Monitoring of Tumor Cell Purging After Highly Efficient Immunomagnetic Selection of CD34 Cells From Leukapheresis Products in Breast Cancer Patients: Comparison of Immunocytochemical Tumor Cell Staining and Reverse Transcriptase–Polymerase Chain Reaction

Abstract

We studied the efficiency of indirect tumor cell purging via enrichment of CD34+ hematopoietic progenitor cells from leukapheresis products (LP) in breast cancer patients based on immunomagnetic selection of CD34+ cells. Detection of tumor cells was made by immunocytochemical staining. In addition, we evaluated the capacity of cytokeratin 19 (CK19)- and a novel epidermal growth factor receptor (EGF-R)-specific reverse transcriptase–polymerase chain reaction (RT-PCR) for monitoring tumor cell depletion. LP from 13 breast cancer patients were analyzed. Twenty-three CD34 selection procedures were performed. A median of 1.4 × 1010 total nucleated cells ([TNC] range, 0.88 to 3.5 × 1010) with a median CD34 purity of 2.5% (range, 0.4% to 6.3%) were entered into the selection procedure. Immunomagnetic CD34 enrichment resulted in a median purity of 83.3% (range, 45% to 95.4%) and a median recovery of 73.2% (range, 22% to 95%).

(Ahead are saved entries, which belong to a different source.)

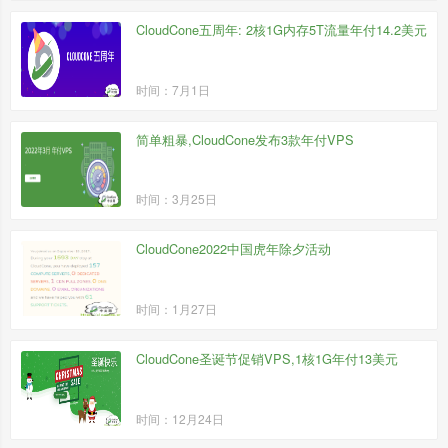
CloudCone五周年: 2核1G内存5T流量年付14.2美元
时间：7月1日
简单粗暴,CloudCone发布3款年付VPS
时间：3月25日
CloudCone2022中国虎年除夕活动
时间：1月27日
CloudCone圣诞节促销VPS,1核1G年付13美元
时间：12月24日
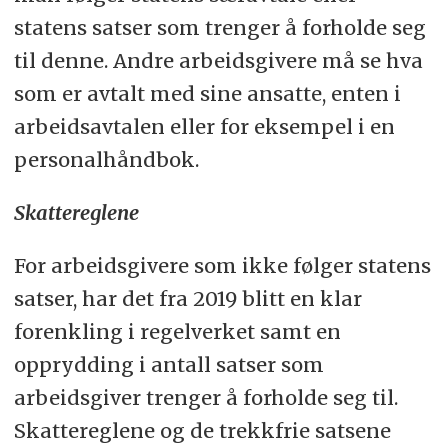
statens satser som trenger å forholde seg
til denne. Andre arbeidsgivere må se hva
som er avtalt med sine ansatte, enten i
arbeidsavtalen eller for eksempel i en
personalhåndbok.
Skattereglene
For arbeidsgivere som ikke følger statens
satser, har det fra 2019 blitt en klar
forenkling i regelverket samt en
opprydding i antall satser som
arbeidsgiver trenger å forholde seg til.
Skattereglene og de trekkfrie satsene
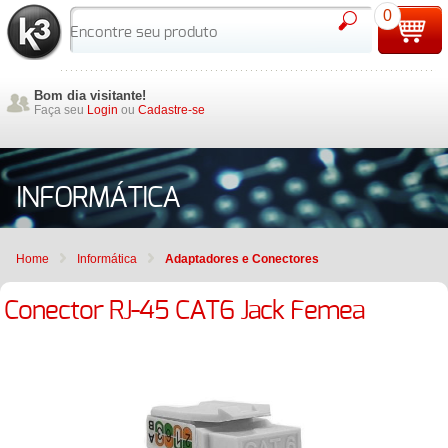
0
Bom dia visitante!
Faça seu
Login
ou
Cadastre-se
INFORMÁTICA
Home
Informática
Adaptadores e Conectores
Conector RJ-45 CAT6 Jack Femea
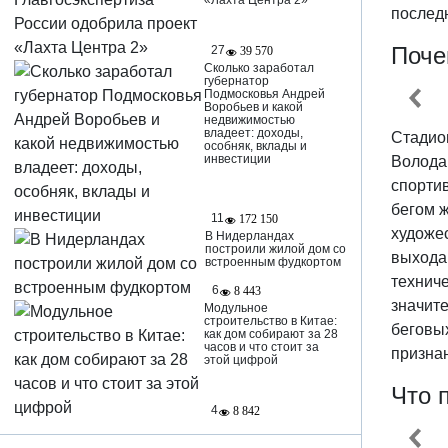
«Лахта Центра 2»
послед
Поче
27
39 570
Сколько заработал
губернатор
Подмосковья Андрей
Воробьев и какой
недвижимостью
владеет: доходы,
Стадио
особняк, вклады и
инвестиции
Володар
спорти
бегом ж
11
172 150
художе
В Нидерландах
построили жилой дом со
выхода 
встроенным фудкортом
технич
6
8 443
значит
Модульное
строительство в Китае:
беговы
как дом собирают за 28
часов и что стоит за
призна
этой цифрой
Что 
4
8 842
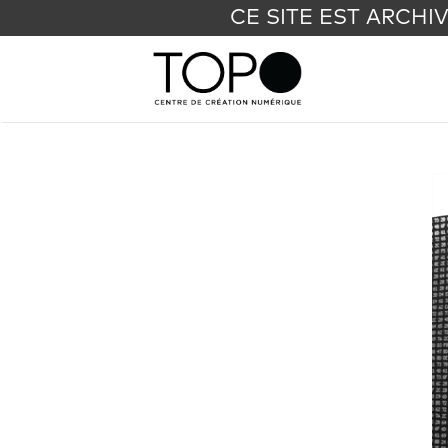
CE SITE EST ARCHI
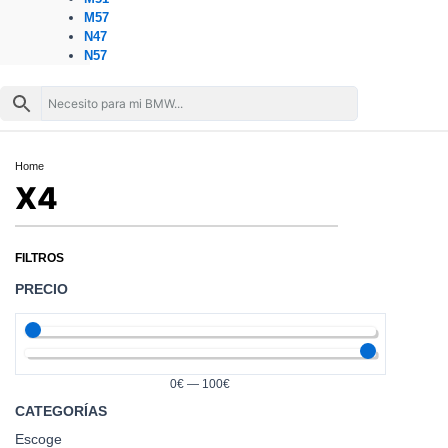
M57
N47
N57
Home
X4
FILTROS
PRECIO
0
€
—
100
€
CATEGORÍAS
Escoge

Retransfusion of CD34-selected cells after high-dose chemotherapy resulted in a rapid and sustained hematologic recovery, reaching an absolute neutrophil count of 500/μL at day +10 and platelet count of 20,000/μL at day +11. Tumor cell depletion was quantified by immunocytochemical detection of CK19-positive cells. By this method, a median tumor cell depletion of 1.9 log (range, 0.7 to <3 log) could be demonstrated. Immunocytochemical detection of tumor cells was more sensitive than RT-PCR, yielding positive results in 81% of LP (17 to 21) versus 58% positive LP (10 of 17). However, EGF-R–based RT-PCR was much more sensitive than CK19-based RT-PCR (10 of 17 v 1 of 17). Despite highly efficient CD34 selection, tumor cells were still detectable after CD34 enrichment using immunocytochemistry and EGF-R–specific RT-PCR. Thus, this novel EGF-R–specific RT-PCR appears to be of value as an additional method to detect contaminating breast cancer cells within LP.